Wednesday, November 14, 2007

Movie Review: The Wind that Shakes the Barley (2006)

IMDB link

This is a movie that is set during the Irish War for Independence and the Irish Civil War that follows. It follows two brothers, Damian and Teddy in County Cork.

The movie shows the brutality of the British occupation, with the paras (paramilitary) Black & Tans terrorizing the countryside looking for Republicans (Irish Republican Army) and the effect of this, namely outraged irishmen signing up for the IRA. There is the brutality of the British occupation, and the terrorism of the IRA against those irish who were suspected to cooporate with the British. In it all, Damian (who was going to study to be a doctor before witnessing the needless killing of a friend and the beating of a rail engineer) openly observes his character changing, to the point where he executes a childhood friend as a collaborator.

The violence and brutality make the war personal for many.
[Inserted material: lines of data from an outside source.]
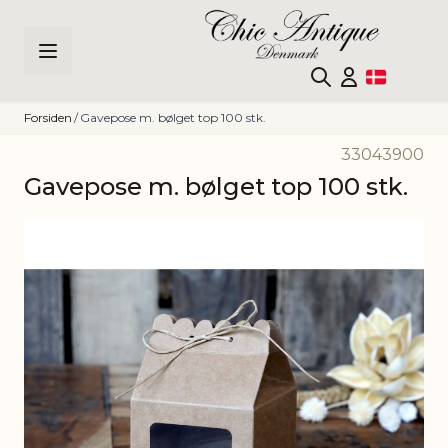
Skip to Content
Forsiden
/
Gavepose m. bølget top 100 stk.
33043900
Gavepose m. bølget top 100 stk.
Main image
Click to view image in fullscreen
And after independence is granted, the movie moves on to the next stage of the Irish suffering, the Irish Civil war, fought because some, like Damian, wanted a complete break with Great Britain, not just being a republic in the commonwealth.
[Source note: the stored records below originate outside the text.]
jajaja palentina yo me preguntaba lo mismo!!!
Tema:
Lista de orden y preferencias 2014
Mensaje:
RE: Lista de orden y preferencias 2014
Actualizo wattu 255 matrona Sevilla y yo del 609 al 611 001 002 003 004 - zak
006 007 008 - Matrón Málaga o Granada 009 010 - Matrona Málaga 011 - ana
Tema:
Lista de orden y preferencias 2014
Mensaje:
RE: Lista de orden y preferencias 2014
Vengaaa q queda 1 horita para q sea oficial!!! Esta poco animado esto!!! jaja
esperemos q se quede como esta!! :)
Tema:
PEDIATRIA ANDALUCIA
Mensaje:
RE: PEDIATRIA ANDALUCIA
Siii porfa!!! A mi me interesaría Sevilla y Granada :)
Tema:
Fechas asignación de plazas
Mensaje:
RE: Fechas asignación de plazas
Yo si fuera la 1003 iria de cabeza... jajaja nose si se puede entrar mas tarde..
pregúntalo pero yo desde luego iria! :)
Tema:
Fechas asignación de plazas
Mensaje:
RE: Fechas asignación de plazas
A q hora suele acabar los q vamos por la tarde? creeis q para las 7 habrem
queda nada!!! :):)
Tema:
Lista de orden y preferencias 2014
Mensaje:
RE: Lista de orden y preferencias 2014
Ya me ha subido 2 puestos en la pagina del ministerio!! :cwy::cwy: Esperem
And you see Ireland cry in the eyes of the priests who watch a country they had prayed for borne, and shatter from within. And like other civil wars, pits brother against brother.

You ask, what is it that drives men to go to war? What are the ideals that drive them to kill, not just the strangers and outsiders, but those they have known and even fought alongside. During the sections on the Irish Civil War, you see scenes that repeated those of the war for independence. And it seems senseless in this era where the hand of Great Britain lies very lightly on the commonwealth (to this the Canucks, Aussies and Kiwis would laugh at the idea that the British yoke is heavy), but back then the passions of the people were high. And you go away sad at the senselessness of the civil war, for the cause of the perfect instead of the good.